• Data extract:

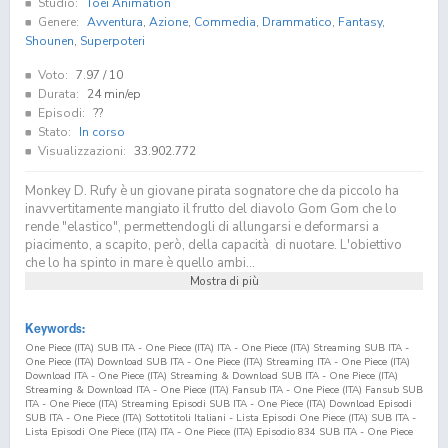
Studio:
Toei Animation
Genere:
Avventura
,
Azione
,
Commedia
,
Drammatico
,
Fantasy
,
Shounen
,
Superpoteri
Voto:
7.97
/ 10
Durata:
24 min/ep
Episodi:
??
Stato:
In corso
Visualizzazioni:
33.902.772
Monkey D. Rufy è un giovane pirata sognatore che da piccolo ha
inavvertitamente mangiato il frutto del diavolo Gom Gom che lo
rende "elastico", permettendogli di allungarsi e deformarsi a
piacimento, a scapito, però, della capacità di nuotare. L'obiettivo
che lo ha spinto in mare è quello ambi...
Mostra di più
Keywords:
One Piece (ITA) SUB ITA - One Piece (ITA) ITA - One Piece (ITA) Streaming SUB ITA -
One Piece (ITA) Download SUB ITA - One Piece (ITA) Streaming ITA - One Piece (ITA)
Download ITA - One Piece (ITA) Streaming & Download SUB ITA - One Piece (ITA)
Streaming & Download ITA - One Piece (ITA) Fansub ITA - One Piece (ITA) Fansub SUB
ITA - One Piece (ITA) Streaming Episodi SUB ITA - One Piece (ITA) Download Episodi
SUB ITA - One Piece (ITA) Sottotitoli Italiani - Lista Episodi One Piece (ITA) SUB ITA -
Lista Episodi One Piece (ITA) ITA - One Piece (ITA) Episodio
834
SUB ITA - One Piece
(ITA) Episodio
834
ITA - One Piece (ITA) Streaming Episodio
834
SUB ITA - One Piece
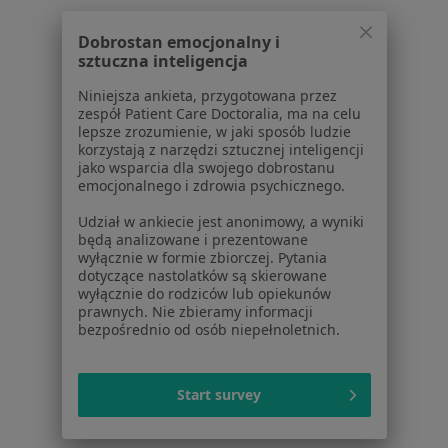
Choroby
Pomoc
Dobrostan emocjonalny i
Aplikacje mobilne
sztuczna inteligencja
Blog dla pacjentów
Niniejsza ankieta, przygotowana przez
Dla profesjonalistów
zespół Patient Care Doctoralia, ma na celu
lepsze zrozumienie, w jaki sposób ludzie
Cennik
korzystają z narzędzi sztucznej inteligencji
jako wsparcia dla swojego dobrostanu
Dla lekarzy
emocjonalnego i zdrowia psychicznego.
Dla placówek medycznych
Noa Notes
nowość
Udział w ankiecie jest anonimowy, a wyniki
będą analizowane i prezentowane
Baza wiedzy
wyłącznie w formie zbiorczej. Pytania
Centrum Pomocy dla Specjalisty
dotyczące nastolatków są skierowane
wyłącznie do rodziców lub opiekunów
Kontakt
prawnych. Nie zbieramy informacji
ZnanyLekarz - Strona główna
bezpośrednio od osób niepełnoletnich.
ZnanyLekarz Sp. z o.o.
ul. Kolejowa 5/7
Start survey
01-217 Warszawa, Polska
NIP: ⁠7010224868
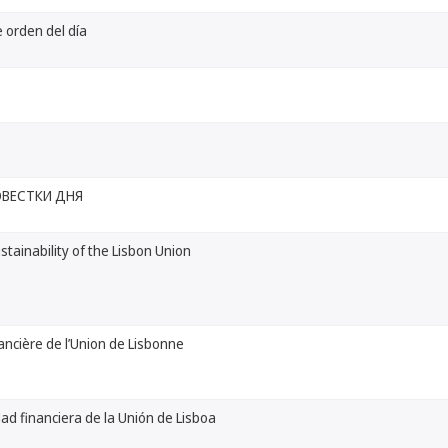
 orden del día
ОВЕСТКИ ДНЯ
ustainability of the Lisbon Union
inancière de l’Union de Lisbonne
dad financiera de la Unión de Lisboa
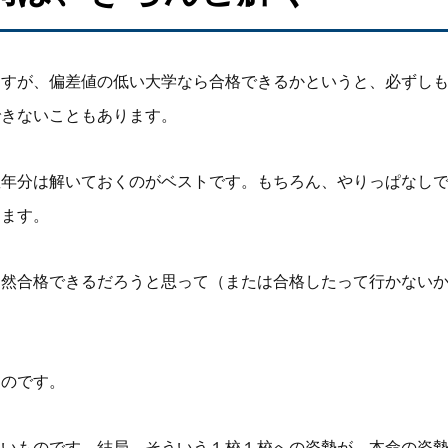
ますが、偏差値の低い大学なら合格できるかというと、必ずし
できないこともあります。
数年分は解いておくのがベストです。もちろん、やりっぱなし
ります。
当然合格できるだろうと思って（または合格したって行かない
ものです。
たいものです。結局、そういう１校１校への姿勢が、本命の姿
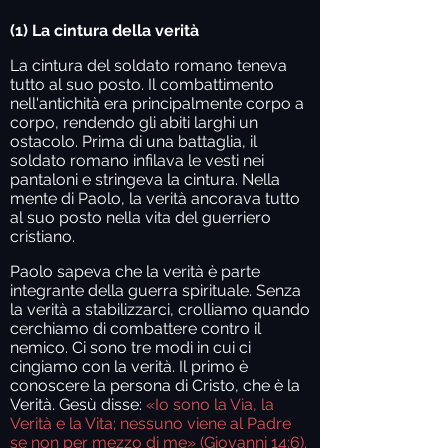
(1) La cintura della verità
La cintura del soldato romano teneva
tutto al suo posto. Il combattimento
nell'antichità era principalmente corpo a
corpo, rendendo gli abiti larghi un
ostacolo. Prima di una battaglia, il
soldato romano infilava le vesti nei
pantaloni e stringeva la cintura. Nella
mente di Paolo, la verità ancorava tutto
al suo posto nella vita del guerriero
cristiano.
Paolo sapeva che la verità è parte
integrante della guerra spirituale. Senza
la verità a stabilizzarci, crolliamo quando
cerchiamo di combattere contro il
nemico. Ci sono tre modi in cui ci
cingiamo con la verità. Il primo è
conoscere la persona di Cristo, che è la
Verità. Gesù disse:
«Io sono la Via, la
Verità e la Vita; nessuno viene al Padre
se non per mezzo di me» (Giovanni 14:6).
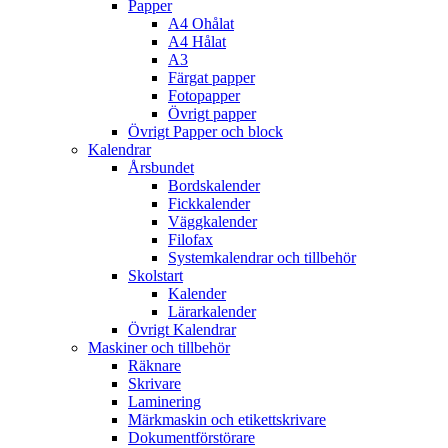
Papper
A4 Ohålat
A4 Hålat
A3
Färgat papper
Fotopapper
Övrigt papper
Övrigt Papper och block
Kalendrar
Årsbundet
Bordskalender
Fickkalender
Väggkalender
Filofax
Systemkalendrar och tillbehör
Skolstart
Kalender
Lärarkalender
Övrigt Kalendrar
Maskiner och tillbehör
Räknare
Skrivare
Laminering
Märkmaskin och etikettskrivare
Dokumentförstörare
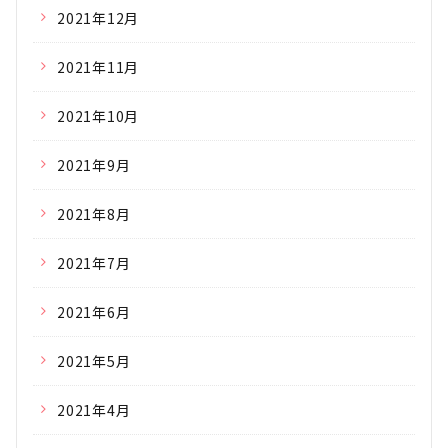
2021年12月
2021年11月
2021年10月
2021年9月
2021年8月
2021年7月
2021年6月
2021年5月
2021年4月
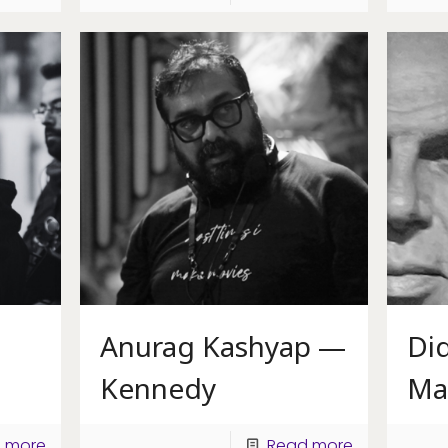
Anurag Kashyap —
Did
Kennedy
Ma
 more
Read more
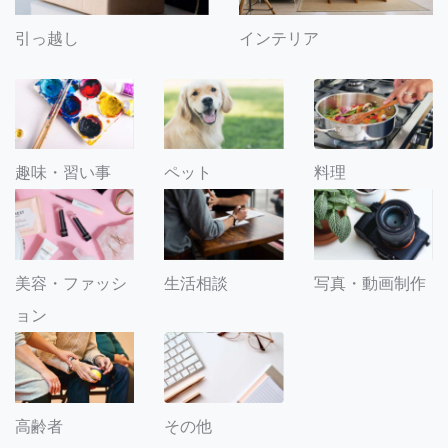
引っ越し
インテリア
趣味・習い事
ペット
料理
美容・ファッシ
生活相談
写真・動画制作
ョン
その他
高齢者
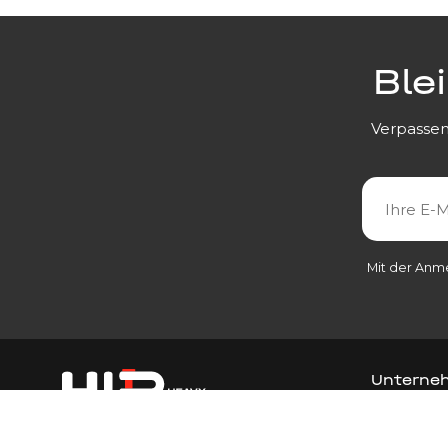
Ble
Verpassen
Mit der Anm
Unterne
Unterneh
Kontakt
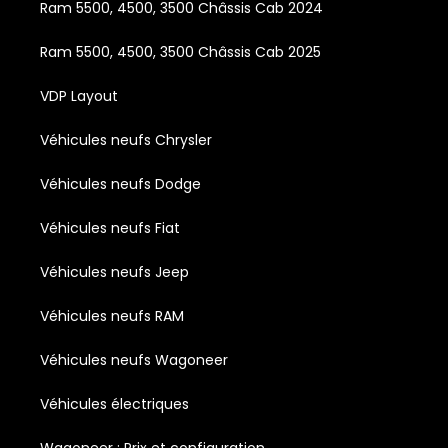
Ram 5500, 4500, 3500 Châssis Cab 2024
Ram 5500, 4500, 3500 Châssis Cab 2025
VDP Layout
Véhicules neufs Chrysler
Véhicules neufs Dodge
Véhicules neufs Fiat
Véhicules neufs Jeep
Véhicules neufs RAM
Véhicules neufs Wagoneer
Véhicules électriques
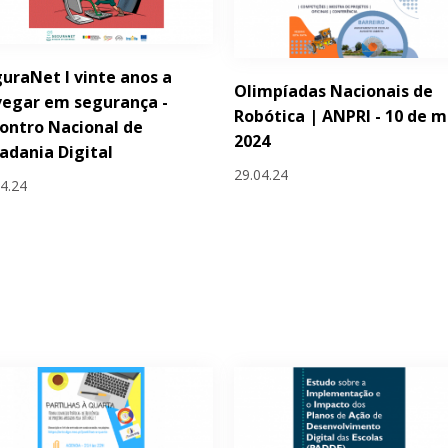
uraNet I vinte anos a
Olimpíadas Nacionais de
egar em segurança -
Robótica | ANPRI - 10 de m
ontro Nacional de
2024
adania Digital
29.04.24
04.24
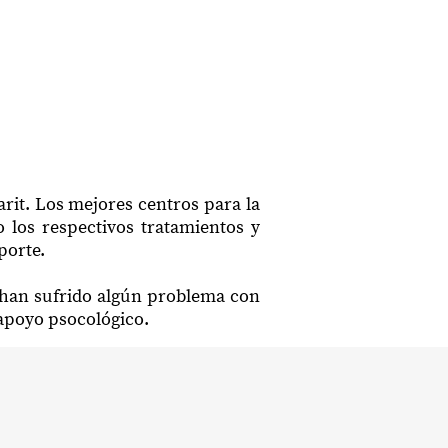
arit. Los mejores centros para la
 los respectivos tratamientos y
porte.
e han sufrido algún problema con
 apoyo psocológico.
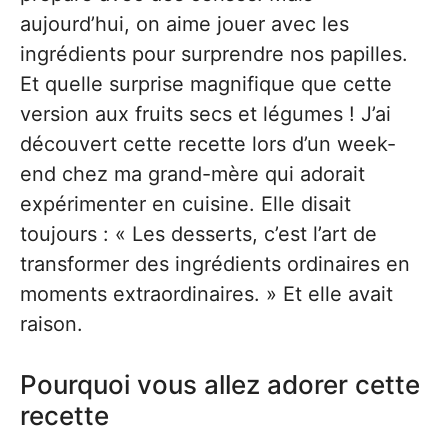
aujourd’hui, on aime jouer avec les
ingrédients pour surprendre nos papilles.
Et quelle surprise magnifique que cette
version aux fruits secs et légumes ! J’ai
découvert cette recette lors d’un week-
end chez ma grand-mère qui adorait
expérimenter en cuisine. Elle disait
toujours : « Les desserts, c’est l’art de
transformer des ingrédients ordinaires en
moments extraordinaires. » Et elle avait
raison.
Pourquoi vous allez adorer cette
recette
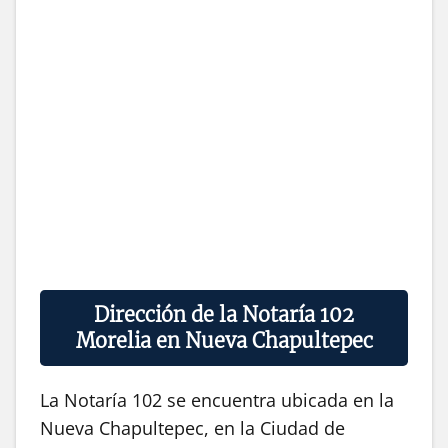
Dirección de la Notaría 102
Morelia en Nueva Chapultepec
La Notaría 102 se encuentra ubicada en la
Nueva Chapultepec, en la Ciudad de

• Your assignment: Tell how many lines of the data include the word "wyłącznie", without any other words.

• Task solution: 2